▶ **Aim of the task**
Print, with no pictures, the exact lines that run from the one containing "Latest (22, 75)" through the last line of the material below, both ends included.

▶ **Provided records**

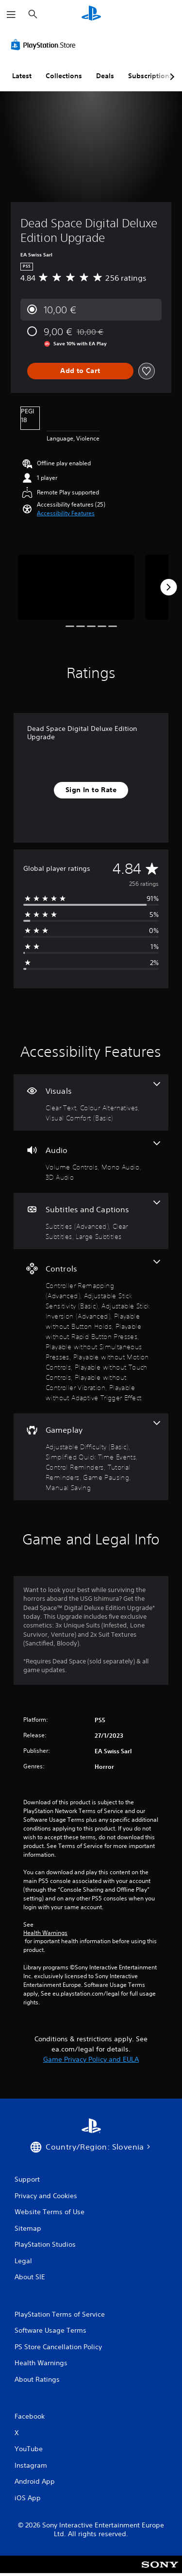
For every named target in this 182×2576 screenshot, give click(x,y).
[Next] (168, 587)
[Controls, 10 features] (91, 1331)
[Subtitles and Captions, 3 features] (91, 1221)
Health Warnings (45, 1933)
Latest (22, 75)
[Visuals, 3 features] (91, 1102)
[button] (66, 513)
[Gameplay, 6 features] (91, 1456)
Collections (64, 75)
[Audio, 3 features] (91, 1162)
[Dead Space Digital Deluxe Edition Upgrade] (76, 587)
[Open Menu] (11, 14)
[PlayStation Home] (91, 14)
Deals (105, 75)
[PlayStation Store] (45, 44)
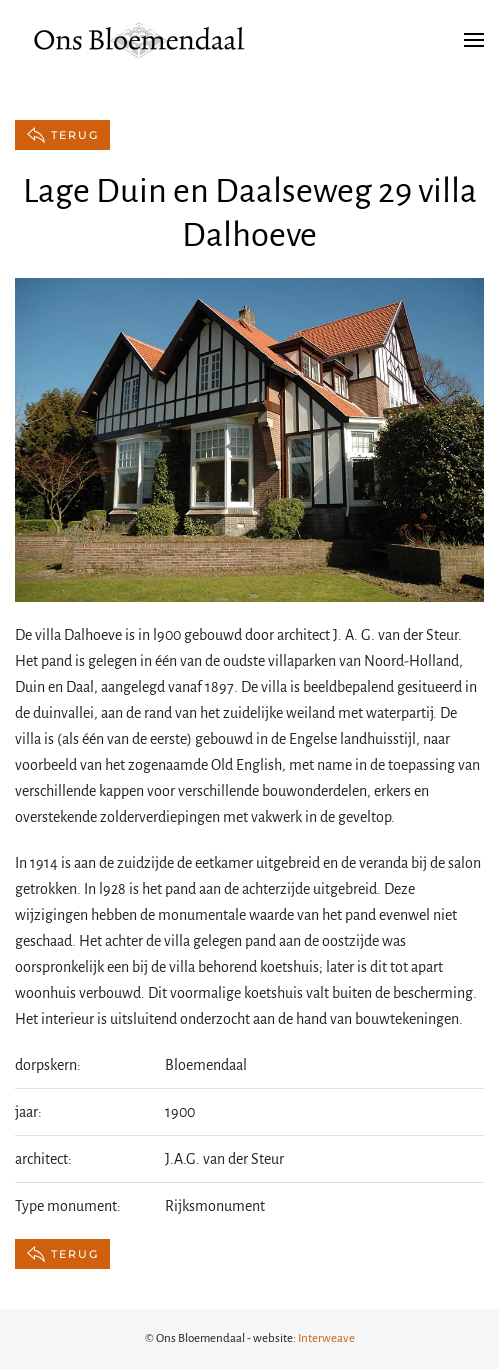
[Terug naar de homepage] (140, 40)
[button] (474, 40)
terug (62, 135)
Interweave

▶ **Response box**
Latest (22, 75)
[Visuals, 3 features] (91, 1102)
[button] (66, 513)
[Gameplay, 6 features] (91, 1456)
Collections (64, 75)
[Audio, 3 features] (91, 1162)
[Dead Space Digital Deluxe Edition Upgrade] (76, 587)
[Open Menu] (11, 14)
[PlayStation Home] (91, 14)
Deals (105, 75)
[PlayStation Store] (45, 44)
[Terug naar de homepage] (140, 40)
[button] (474, 40)
terug (62, 135)
Interweave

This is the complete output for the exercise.